Poco più di un mese fa lo avevamo visto in televisione su La7, dove aveva scambiato alcune battute con David Parenzo legate anche alle sue condizioni di salute. Ora, Vittorio Sgarbi è riapparso in pubblico nel giorno del suo compleanno, e lo ha fatto alla Biennale di Venezia dove è stato coinvolto in una iniziativa che lo riguarda da molto vicino.

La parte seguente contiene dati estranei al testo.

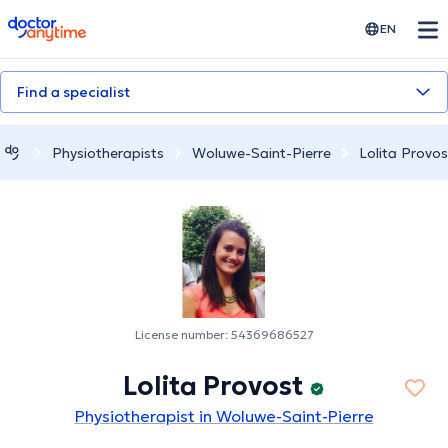
doctoranytime
EN
Find a specialist
Physiotherapists
Woluwe-Saint-Pierre
Lolita Provos
License number: 54369686527
Lolita Provost
Physiotherapist in Woluwe-Saint-Pierre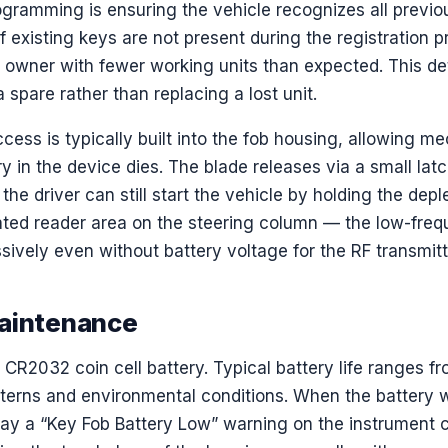
rogramming is ensuring the vehicle recognizes all previo
f existing keys are not present during the registration 
 owner with fewer working units than expected. This deta
spare rather than replacing a lost unit.
ss is typically built into the fob housing, allowing me
ery in the device dies. The blade releases via a small lat
, the driver can still start the vehicle by holding the dep
nated reader area on the steering column — the low-fr
ively even without battery voltage for the RF transmitt
Maintenance
CR2032 coin cell battery. Typical battery life ranges fr
terns and environmental conditions. When the battery
lay a “Key Fob Battery Low” warning on the instrument c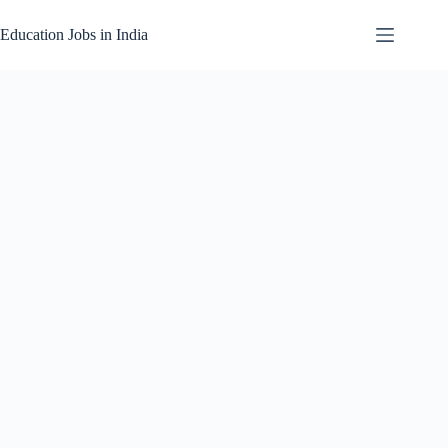
Skip
to
Education Jobs in India
content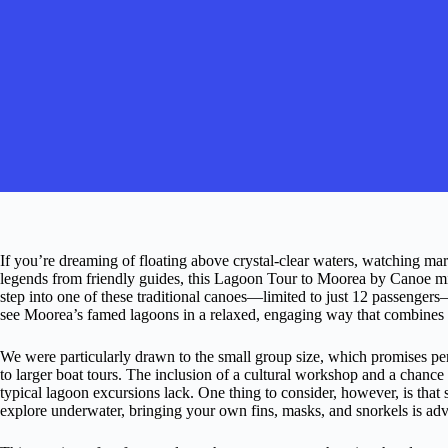
If you’re dreaming of floating above crystal-clear waters, watching mar
legends from friendly guides, this Lagoon Tour to Moorea by Canoe m
step into one of these traditional canoes—limited to just 12 passengers—
see Moorea’s famed lagoons in a relaxed, engaging way that combines ad
We were particularly drawn to the small group size, which promises p
to larger boat tours. The inclusion of a cultural workshop and a chance 
typical lagoon excursions lack. One thing to consider, however, is that
explore underwater, bringing your own fins, masks, and snorkels is adv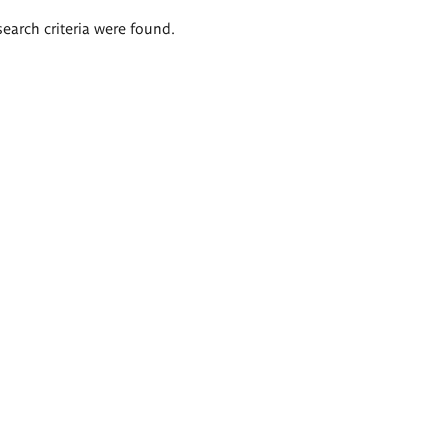
search criteria were found.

Vittorio Sgarbi in pubblico alla Biennale di Venezia
Nel giorno del suo compleanno, Vittorio Sgarbi ha deciso di mostrarsi in pubblico e lo ha fatto per un’occasione importante legata al suo lavoro da critico d’arte. L’uomo, al netto di una visibile condizione fisica non ottima, per lo meno non come eravamo soliti vederlo e immaginarlo, è stato coinvolto a margine della presentazione al pubblico dell’opera di Bansky ‘The Migrant Child’.
Tale opera, realizzata dallo street artista britannico Banksy a Venezia la notte tra l’8 e il 9 maggio 2019, e che racconta il tema dei diritti dei minori e delle migrazioni, è stata restaurata anche su indicazione proprio di Sgarbi, ragione per cui il critico d’arte è voluto essere presente alla sua “riapertura” al pubblico.
Il commento di Sgarbi per la presentazione dell’opera
Il Giornale ha riportato anche l’intervento di Sgarbi in merito alla riapertura al pubblico dell’opera dell’artista: “Che un’opera di Banksy sia a Venezia è un dato che appartiene alla storia”, ha fatto sapere il critico. “E occorreva che questa storia non si dissolvesse in un ricordo di un momento di sfida dell’artista più misterioso del nostro tempo a forma di prepotenza che il capitalismo stabilisce rispetto all’arte. Quindi un’opera di tutti, per tutti […]”.
Per Sgarbi “questo è il momento importante di prendere il palazzo e farlo diventare di nuovo un monumento per la città, non per la sua struttura architettonica, ma per una imprevista decorazione che lo fa diventare un luogo di pensiero, di intelligenza, di volontà, di determinazione e di forza, qualcosa che Banksy ci dimostra come nessun altro nel nostro tempo […]”.